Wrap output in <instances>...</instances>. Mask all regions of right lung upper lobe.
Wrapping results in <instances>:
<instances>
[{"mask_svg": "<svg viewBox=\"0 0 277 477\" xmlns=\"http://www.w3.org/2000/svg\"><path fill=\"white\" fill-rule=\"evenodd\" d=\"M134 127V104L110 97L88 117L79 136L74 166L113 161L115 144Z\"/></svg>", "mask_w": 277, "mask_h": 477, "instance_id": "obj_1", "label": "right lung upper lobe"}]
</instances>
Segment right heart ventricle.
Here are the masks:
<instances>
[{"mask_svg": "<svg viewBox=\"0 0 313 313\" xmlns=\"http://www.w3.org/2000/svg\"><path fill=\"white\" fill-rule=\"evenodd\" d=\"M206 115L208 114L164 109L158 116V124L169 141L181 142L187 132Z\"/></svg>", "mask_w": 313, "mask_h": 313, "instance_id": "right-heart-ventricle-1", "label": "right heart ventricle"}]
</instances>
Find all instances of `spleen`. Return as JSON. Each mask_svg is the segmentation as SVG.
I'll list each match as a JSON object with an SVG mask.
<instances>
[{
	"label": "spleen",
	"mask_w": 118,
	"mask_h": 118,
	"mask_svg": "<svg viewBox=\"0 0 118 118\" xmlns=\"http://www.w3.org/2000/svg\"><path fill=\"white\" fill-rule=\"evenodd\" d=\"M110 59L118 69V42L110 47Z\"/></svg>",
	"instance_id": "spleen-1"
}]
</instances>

————————

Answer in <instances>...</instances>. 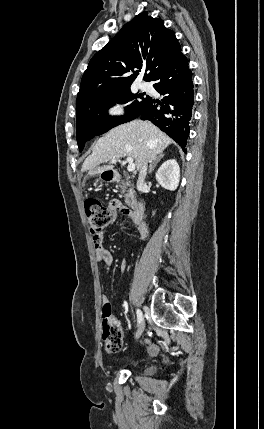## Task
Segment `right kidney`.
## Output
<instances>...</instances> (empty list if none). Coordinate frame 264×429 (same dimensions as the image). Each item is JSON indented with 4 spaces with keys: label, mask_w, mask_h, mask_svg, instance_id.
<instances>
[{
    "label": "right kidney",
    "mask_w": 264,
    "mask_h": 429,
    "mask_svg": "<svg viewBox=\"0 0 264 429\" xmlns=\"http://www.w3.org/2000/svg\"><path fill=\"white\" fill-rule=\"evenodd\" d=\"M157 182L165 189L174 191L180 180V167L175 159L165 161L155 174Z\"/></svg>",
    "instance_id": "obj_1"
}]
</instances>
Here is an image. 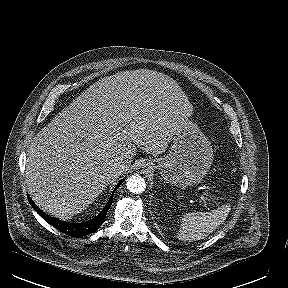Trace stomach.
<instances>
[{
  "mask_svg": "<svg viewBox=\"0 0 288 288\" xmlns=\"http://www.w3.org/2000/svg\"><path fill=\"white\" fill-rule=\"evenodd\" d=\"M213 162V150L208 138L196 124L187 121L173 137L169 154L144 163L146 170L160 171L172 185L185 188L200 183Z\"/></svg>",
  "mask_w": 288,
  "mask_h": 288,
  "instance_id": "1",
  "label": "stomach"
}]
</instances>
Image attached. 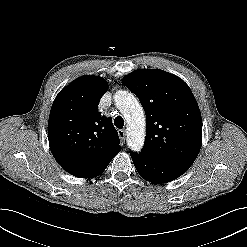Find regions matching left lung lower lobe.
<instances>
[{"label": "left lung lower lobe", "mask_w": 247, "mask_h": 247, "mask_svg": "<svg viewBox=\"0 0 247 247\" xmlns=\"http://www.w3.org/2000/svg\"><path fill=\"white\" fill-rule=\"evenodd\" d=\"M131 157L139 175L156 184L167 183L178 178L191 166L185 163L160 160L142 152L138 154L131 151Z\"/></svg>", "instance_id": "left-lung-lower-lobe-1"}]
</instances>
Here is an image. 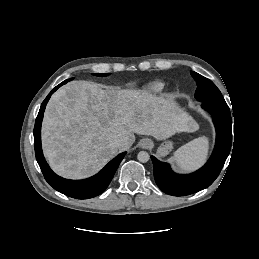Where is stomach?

————————

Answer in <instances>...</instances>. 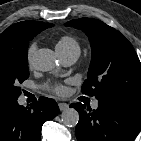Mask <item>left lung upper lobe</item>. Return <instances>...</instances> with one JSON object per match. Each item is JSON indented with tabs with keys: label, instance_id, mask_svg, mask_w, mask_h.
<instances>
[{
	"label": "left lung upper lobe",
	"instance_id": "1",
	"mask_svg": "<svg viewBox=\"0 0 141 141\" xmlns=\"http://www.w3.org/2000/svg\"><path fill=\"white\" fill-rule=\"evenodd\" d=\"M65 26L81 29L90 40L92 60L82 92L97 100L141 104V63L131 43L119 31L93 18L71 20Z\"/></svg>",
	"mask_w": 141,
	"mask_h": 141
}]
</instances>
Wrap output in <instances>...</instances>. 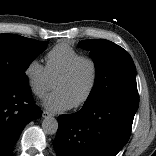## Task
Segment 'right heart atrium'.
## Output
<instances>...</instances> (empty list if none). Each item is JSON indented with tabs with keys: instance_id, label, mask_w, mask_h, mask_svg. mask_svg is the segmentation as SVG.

————————

▸ **Task item**
In the entries above, find the line holding "Segment 'right heart atrium'." and the line holding "<instances>...</instances> (empty list if none). Each"; print both of them and every line between, exactly, and nothing else.

▸ **Output for this task**
Segment 'right heart atrium'.
## Output
<instances>...</instances> (empty list if none). Each item is JSON indented with tabs with keys: instance_id, label, mask_w, mask_h, mask_svg. mask_svg is the segmentation as SVG.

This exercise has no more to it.